▼

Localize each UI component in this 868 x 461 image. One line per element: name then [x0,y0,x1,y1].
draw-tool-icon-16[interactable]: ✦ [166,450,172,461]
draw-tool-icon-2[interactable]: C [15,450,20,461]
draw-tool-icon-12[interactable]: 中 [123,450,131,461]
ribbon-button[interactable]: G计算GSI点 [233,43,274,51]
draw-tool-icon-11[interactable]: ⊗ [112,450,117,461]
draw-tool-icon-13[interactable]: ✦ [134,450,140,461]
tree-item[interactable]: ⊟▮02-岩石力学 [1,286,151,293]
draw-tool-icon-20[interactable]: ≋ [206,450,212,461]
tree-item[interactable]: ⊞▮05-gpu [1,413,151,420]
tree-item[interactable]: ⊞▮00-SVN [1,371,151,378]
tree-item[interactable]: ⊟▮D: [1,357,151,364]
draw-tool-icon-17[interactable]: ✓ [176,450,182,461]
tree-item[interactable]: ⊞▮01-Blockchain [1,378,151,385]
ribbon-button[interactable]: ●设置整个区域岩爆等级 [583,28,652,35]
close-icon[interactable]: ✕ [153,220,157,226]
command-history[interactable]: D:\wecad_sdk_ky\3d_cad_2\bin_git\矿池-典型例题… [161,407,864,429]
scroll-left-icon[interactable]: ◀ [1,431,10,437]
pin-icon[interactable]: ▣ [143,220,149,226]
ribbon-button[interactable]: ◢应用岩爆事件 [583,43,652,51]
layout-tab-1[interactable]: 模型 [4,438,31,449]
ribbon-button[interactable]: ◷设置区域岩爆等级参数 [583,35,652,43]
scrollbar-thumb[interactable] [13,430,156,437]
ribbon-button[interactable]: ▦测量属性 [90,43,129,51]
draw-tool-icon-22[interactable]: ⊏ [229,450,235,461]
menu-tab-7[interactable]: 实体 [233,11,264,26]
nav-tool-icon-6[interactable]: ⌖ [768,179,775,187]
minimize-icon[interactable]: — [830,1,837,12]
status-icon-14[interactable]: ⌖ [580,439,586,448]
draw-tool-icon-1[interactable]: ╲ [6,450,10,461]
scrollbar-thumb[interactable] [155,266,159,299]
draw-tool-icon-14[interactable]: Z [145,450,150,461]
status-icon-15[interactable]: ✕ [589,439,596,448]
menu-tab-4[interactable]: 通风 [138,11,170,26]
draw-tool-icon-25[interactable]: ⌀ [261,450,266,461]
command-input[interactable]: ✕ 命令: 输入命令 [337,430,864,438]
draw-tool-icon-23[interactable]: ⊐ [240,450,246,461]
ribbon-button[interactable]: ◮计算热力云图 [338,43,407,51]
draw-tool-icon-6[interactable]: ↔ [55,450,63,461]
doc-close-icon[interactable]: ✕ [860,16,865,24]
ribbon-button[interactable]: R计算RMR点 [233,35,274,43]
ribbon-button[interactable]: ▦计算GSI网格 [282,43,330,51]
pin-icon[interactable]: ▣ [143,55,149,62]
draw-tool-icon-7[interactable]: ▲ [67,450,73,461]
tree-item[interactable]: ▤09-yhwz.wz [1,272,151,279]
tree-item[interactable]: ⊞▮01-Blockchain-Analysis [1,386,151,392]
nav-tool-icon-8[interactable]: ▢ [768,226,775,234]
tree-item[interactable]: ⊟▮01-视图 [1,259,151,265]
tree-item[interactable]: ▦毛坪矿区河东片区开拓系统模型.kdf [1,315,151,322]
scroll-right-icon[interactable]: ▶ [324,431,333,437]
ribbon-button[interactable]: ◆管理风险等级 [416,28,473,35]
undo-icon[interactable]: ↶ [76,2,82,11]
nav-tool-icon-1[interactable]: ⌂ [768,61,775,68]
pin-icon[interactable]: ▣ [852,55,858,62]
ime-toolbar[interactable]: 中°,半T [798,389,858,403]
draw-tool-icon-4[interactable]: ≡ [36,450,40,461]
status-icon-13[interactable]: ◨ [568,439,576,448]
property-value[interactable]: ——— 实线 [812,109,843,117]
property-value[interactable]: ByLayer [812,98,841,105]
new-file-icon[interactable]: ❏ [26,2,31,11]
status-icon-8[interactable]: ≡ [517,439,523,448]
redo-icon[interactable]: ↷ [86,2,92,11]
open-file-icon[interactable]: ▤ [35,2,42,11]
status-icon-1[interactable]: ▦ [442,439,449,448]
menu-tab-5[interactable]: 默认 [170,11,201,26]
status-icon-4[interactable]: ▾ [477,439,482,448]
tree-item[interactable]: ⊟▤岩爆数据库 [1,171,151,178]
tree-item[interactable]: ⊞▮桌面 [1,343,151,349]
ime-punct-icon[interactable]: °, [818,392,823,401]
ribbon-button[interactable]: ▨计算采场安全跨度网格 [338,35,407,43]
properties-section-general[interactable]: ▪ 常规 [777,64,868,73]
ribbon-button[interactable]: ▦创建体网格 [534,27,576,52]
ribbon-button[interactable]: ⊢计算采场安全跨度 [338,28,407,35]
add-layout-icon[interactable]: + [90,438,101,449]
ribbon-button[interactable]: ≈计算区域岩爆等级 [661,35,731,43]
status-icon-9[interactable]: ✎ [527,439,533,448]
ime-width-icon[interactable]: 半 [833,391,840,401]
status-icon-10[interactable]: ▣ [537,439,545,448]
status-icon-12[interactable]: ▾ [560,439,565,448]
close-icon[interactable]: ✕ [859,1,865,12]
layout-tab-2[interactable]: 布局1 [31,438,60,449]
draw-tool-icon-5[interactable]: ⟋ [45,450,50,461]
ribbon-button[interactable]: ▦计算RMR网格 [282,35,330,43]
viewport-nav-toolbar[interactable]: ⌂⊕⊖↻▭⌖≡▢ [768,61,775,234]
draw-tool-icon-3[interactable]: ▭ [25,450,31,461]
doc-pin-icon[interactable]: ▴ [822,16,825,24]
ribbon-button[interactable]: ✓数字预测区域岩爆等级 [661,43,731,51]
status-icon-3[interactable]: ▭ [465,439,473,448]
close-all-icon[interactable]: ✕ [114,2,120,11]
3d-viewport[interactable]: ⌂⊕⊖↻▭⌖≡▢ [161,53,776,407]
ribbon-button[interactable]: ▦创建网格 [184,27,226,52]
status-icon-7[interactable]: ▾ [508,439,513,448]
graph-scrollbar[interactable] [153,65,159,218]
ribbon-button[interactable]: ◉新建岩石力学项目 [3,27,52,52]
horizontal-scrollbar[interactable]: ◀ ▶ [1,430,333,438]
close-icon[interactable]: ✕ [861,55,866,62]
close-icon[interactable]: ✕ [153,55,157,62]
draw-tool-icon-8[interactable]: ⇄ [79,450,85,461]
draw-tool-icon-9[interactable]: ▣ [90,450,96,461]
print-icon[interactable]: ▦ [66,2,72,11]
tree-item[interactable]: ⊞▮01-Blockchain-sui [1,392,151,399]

▲

**Work to be completed:** The answer must consist of every line from the data that contains the word "viewport".

**Output:**
viewport-nav-toolbar[interactable]: ⌂⊕⊖↻▭⌖≡▢ [768,61,775,234]
3d-viewport[interactable]: ⌂⊕⊖↻▭⌖≡▢ [161,53,776,407]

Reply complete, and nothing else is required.